]> git.ipfire.org Git - thirdparty/gettext.git/commitdiff
xgettext: Fix abort when outputting a msgid that has an invalid UTF-8 character.
authorBruno Haible <bruno@clisp.org>
Sun, 12 Mar 2023 00:39:57 +0000 (01:39 +0100)
committerBruno Haible <bruno@clisp.org>
Tue, 14 Mar 2023 01:57:28 +0000 (02:57 +0100)

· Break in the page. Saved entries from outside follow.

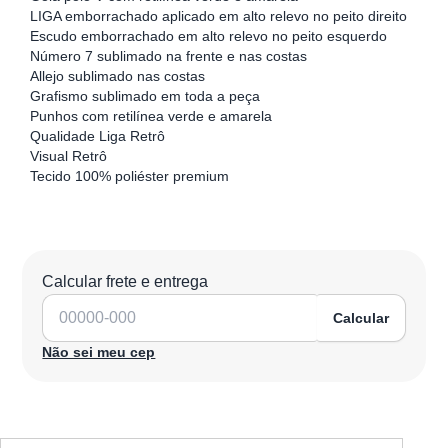
LIGA emborrachado aplicado em alto relevo no peito direito
Escudo emborrachado em alto relevo no peito esquerdo
Número 7 sublimado na frente e nas costas
Allejo sublimado nas costas
Grafismo sublimado em toda a peça
Punhos com retilínea verde e amarela
Qualidade Liga Retrô
Visual Retrô
Tecido 100% poliéster premium
Calcular frete e entrega
Calcular
Não sei meu cep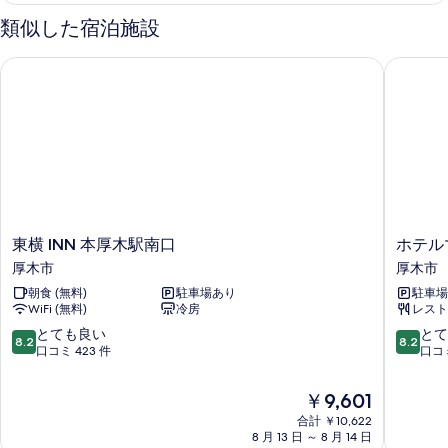
チ
イ
ブ
ド
ン
類似した宿泊施設
テ
セ
ル
チ
ミ
レ
テ
東横 INN 本厚木駅南口
ホテルマ
ル
ダ
レ
ビ
ブ
ー
ビ
設
ル
設
ム
ル
置]
置]
ー
喫
の
の
ム
詳
煙
喫
す
細
可
煙
べ
可
の
の
て
東
ホ
東横 INN 本厚木駅南口
ホテル
す
詳
横
テ
の
厚木市
厚木市
細
べ
INN
ル
写
朝食 (無料)
駐車場あり
駐車場
本
マ
て
WiFi (無料)
冷房
レスト
厚
イ
真
の
木
ス
10
10
とても良い
とて
を
8.2
8.2
駅
テ
段
段
口コミ 423 件
口コミ
写
表
南
イ
階
階
真
口
ズ
中
中
示
現
￥9,601
厚
厚
を
8.2、
8.2、
在
す
木
合計 ￥10,622
木
と
と
表
の
8 月 13 日 ～ 8 月 14 日
市
厚
て
て
る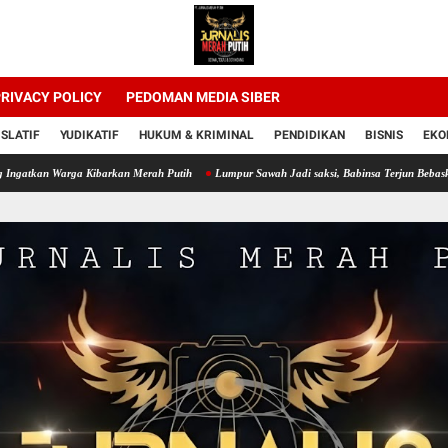
RIVACY POLICY
PEDOMAN MEDIA SIBER
ISLATIF
YUDIKATIF
HUKUM & KRIMINAL
PENDIDIKAN
BISNIS
EKO
arga Kibarkan Merah Putih
Lumpur Sawah Jadi saksi, Babinsa Terjun Bebaskan Padi da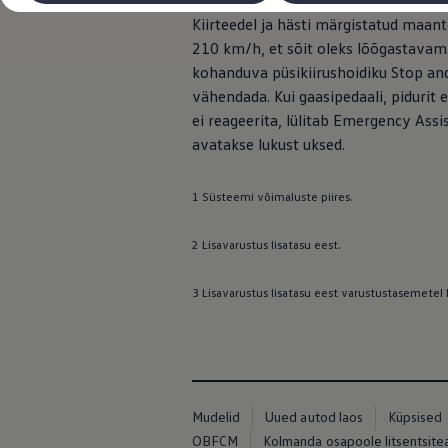
Travel Assist ühendab endas kohanduv
Laadimine ja sõiduulatus
Kiirteedel ja hästi märgistatud maant
Tehnoloogia ja arendus
Üleminek e-mobiilsusele
210 km/h, et sõit oleks lõõgastavam
Jätkusuutlikkus
kohanduva püsikiirushoidiku Stop and
Elektrisõidukid töökojas: lõpp õlivahetustele
vähendada. Kui gaasipedaali, pidurit e
ID. tarkvarauuendus*
Elektriautode tarneajad
ei reageerita, lülitab Emergency Assis
Ühenduvus
avatakse lukust uksed.
VW Connect
Kõik teenused
Aktiveerimine
1 Süsteemi võimaluste piires.
VW Connect teie ID. jaoks.
Car-Net
App-Connect
2 Lisavarustus lisatasu eest.
Upgrades
We Charge
3 Lisavarustus lisatasu eest varustustasemetel M
Fleet Interface Data
Volkswagenist
Saa rohkem
Uudised
Lisavarustus ja teenindus
Teenindus ja varuosad
Volkswageni eelised
Mudelid
Uued autod laos
Küpsised
Ülevaatus
Remont ja kontroll
OBFCM
Kolmanda osapoole litsentsit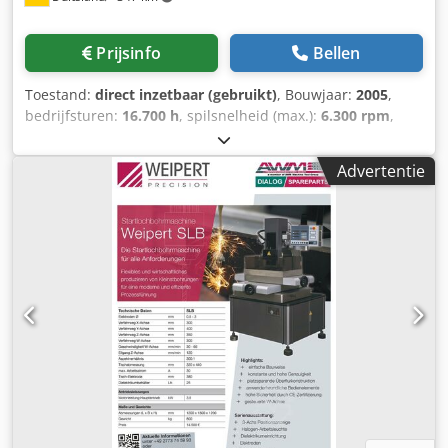
Prijsinfo
Bellen
Toestand:
direct inzetbaar (gebruikt)
, Bouwjaar:
2005
,
bedrijfsturen:
16.700 h
, spilsnelheid (max.):
6.300 rpm
,
totale hoogte:
2.750 mm
, totaalgewicht:
10.200 kg
,
verplaatsingsafstand X-as:
800 mm
, verplaatsing Y-as:
700
Advertentie
mm
, verplaatsingsafstand Z-as:
600 mm
,
controllerfabrikant:
HEIDENHAIN
, controller model:
iTNC
530
, spil-motorvermogen:
16.000 W
, productlengte (max.):
6.600 mm
, tafelbelasting:
600 kg
, aantal assen:
5
, Deze 5-
assige DECKEL MAHO DMU 80P hi-dyn werd gebouwd in
2005. Hij heeft indrukwekkende verplaatsingen van 800
mm in X, 700 mm in Y en 600 mm in Z. De machine is
uitgerust met een Heidenhain iTNC 530 besturing en een
maximaal spiltoerental van 6.300 tpm. Als je op zoek bent
naar bewerkingsmogelijkheden van hoge kwaliteit,
overweeg dan het DECKEL MAHO DMU 80P hi-dyn
universeel bewerkingscentrum dat we te koop hebben.
Neem contact met ons op voor meer informatie. •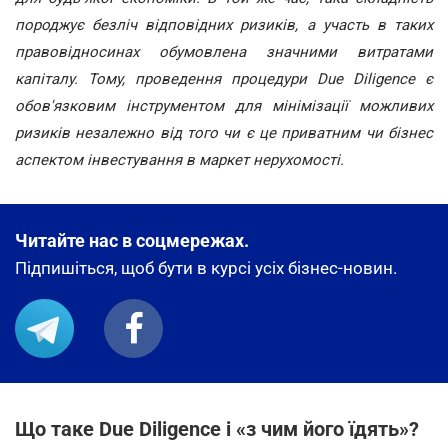
породжує безліч відповідних ризиків, а участь в таких
правовідносинах обумовлена значними витратами
капіталу. Тому, проведення процедури Due Diligence є
обов'язковим інструментом для мінімізації можливих
ризиків незалежно від того чи є це приватним чи бізнес
аспектом інвестування в маркет нерухомості.
Читайте нас в соцмережах.
Підпишіться, щоб бути в курсі усіх бізнес-новин.
Що таке Due Diligence і «з чим його їдять»?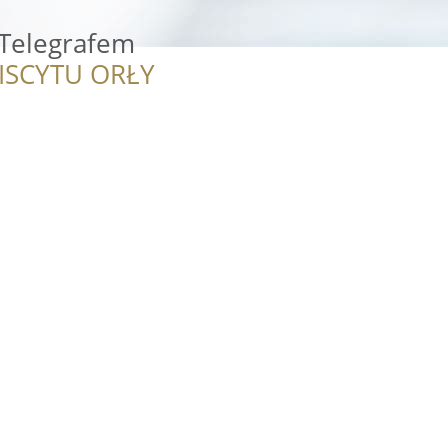
 Telegrafem
ISCYTU ORŁY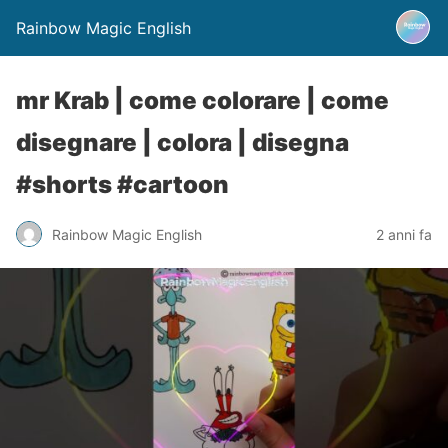
Rainbow Magic English
mr Krab | come colorare | come
disegnare | colora | disegna
#shorts #cartoon
Rainbow Magic English
2 anni fa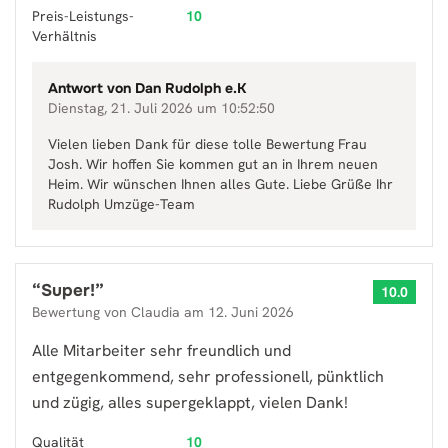
Preis-Leistungs-
10
Verhältnis
Antwort von
Dan Rudolph e.K
Dienstag, 21. Juli 2026 um 10:52:50
Vielen lieben Dank für diese tolle Bewertung Frau
Josh. Wir hoffen Sie kommen gut an in Ihrem neuen
Heim. Wir wünschen Ihnen alles Gute. Liebe Grüße Ihr
Rudolph Umzüge-Team
“
Super!
”
10.0
Bewertung von
Claudia
am
12. Juni 2026
Alle Mitarbeiter sehr freundlich und
entgegenkommend, sehr professionell, pünktlich
und zügig, alles supergeklappt, vielen Dank!
Qualität
10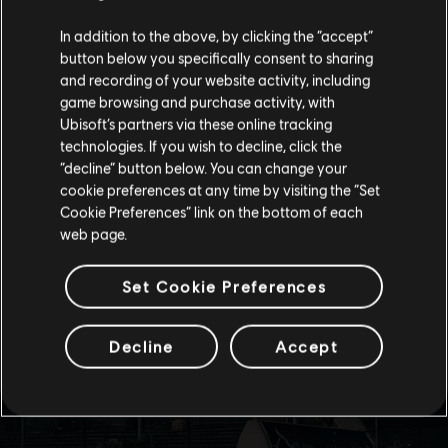
Creemos que estás en
Estados Unidos
.
In addition to the above, by clicking the “accept”
button below you specifically consent to sharing
Por favor, visita nuestra Store local para realizar
and recording of your website activity, including
tu compra.
game browsing and purchase activity, with
Ubisoft’s partners via these online tracking
technologies. If you wish to decline, click the
Permanecer en esta Store
“decline” button below. You can change your
cookie preferences at any time by visiting the “Set
Actualizar mi localidad
Cookie Preferences” link on the bottom of each
web page.
Set Cookie Preferences
Decline
Accept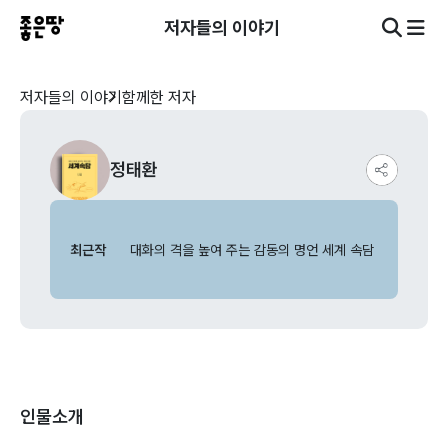
저자들의 이야기
저자들의 이야기
함께한 저자
정태환
최근작
대화의 격을 높여 주는 감동의 명언 세계 속담
인물소개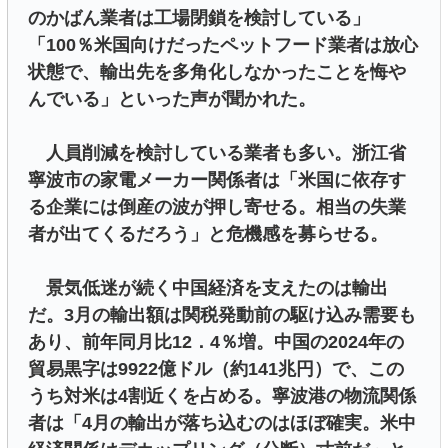
のかばん業者は工場閉鎖を検討している」
「100％米国向けだったペットフード業者は放心
状態で、輸出先を多角化しなかったことを悔や
んでいる」といった声が聞かれた。
人員削減を検討している業者も多い。浙江省
寧波市の家電メーカー関係者は「米国に依存す
る企業には倒産の波が押し寄せる。相当の失業
者が出てくるだろう」と危機感を募らせる。
景気低迷が続く中国経済を支えたのは輸出
だ。3月の輸出額は関税発動前の駆け込み需要も
あり、前年同月比12．4％増。中国の2024年の
貿易黒字は9922億ドル（約141兆円）で、この
うち対米は4割近くを占める。寧波港の物流関係
者は「4月の輸出が落ち込むのはほぼ確実。米中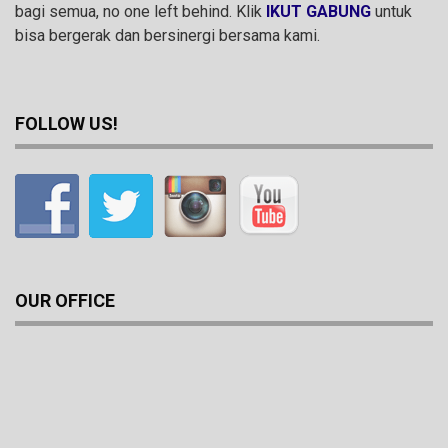
bagi semua, no one left behind. Klik
IKUT GABUNG
untuk
bisa bergerak dan bersinergi bersama kami.
FOLLOW US!
OUR OFFICE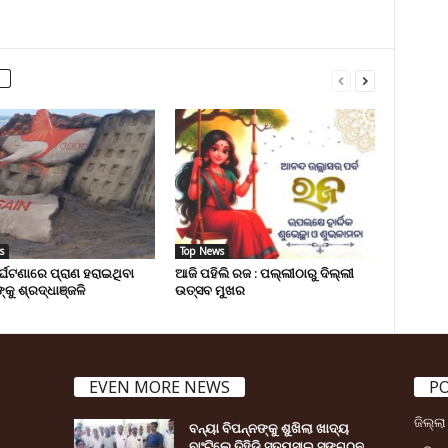
s
Top News
ୁର୍ଘଟଣାରେ ପ୍ରାଣ ହରାଇଥିବା
ଆଜି ପହିଲି ରଜ : ପଲ୍ଲୀଠାରୁ ଦିଲ୍ଲୀ
୍କୁ ଶ୍ରଦ୍ଧାଞ୍ଜଳି
ଉତ୍ସବ ମୁଖର
EVEN MORE NEWS
P
ଜିଲ୍ଲ
ବନ୍ୟା ବିପନ୍ନଙ୍କୁ ଶୁଖିଲା ଖାଦ୍ୟ
ବାଂଟିଲେ ତିହିଡି଼ ସତ୍ୟସାଇ ସଙ୍ଗଠନ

* gettext-tools/src/xg-encoding.c: Include unistr.h.
(non_utf8_error_message): New function.
(from_current_source_encoding): When xgettext_current_source_encoding is
"UTF-8", check that the string is well-formed UTF-8.
* gettext-tools/tests/xgettext-c-8: New file.
* gettext-tools/tests/xgettext-python-5: New file.
* gettext-tools/tests/xgettext-elisp-3: New file.
* gettext-tools/tests/xgettext-librep-3: New file.
* gettext-tools/tests/xgettext-awk-3: New file.
* gettext-tools/tests/xgettext-lua-3: New file.
* gettext-tools/tests/xgettext-vala-4: New file.
* gettext-tools/tests/xgettext-php-5: New file.
* gettext-tools/tests/Makefile.am (TESTS): Add them.

gettext-tools/src/xg-encoding.c
gettext-tools/tests/Makefile.am
gettext-tools/tests/xgettext-awk-3 [new file with mode: 0755]
gettext-tools/tests/xgettext-c-8 [new file with mode: 0755]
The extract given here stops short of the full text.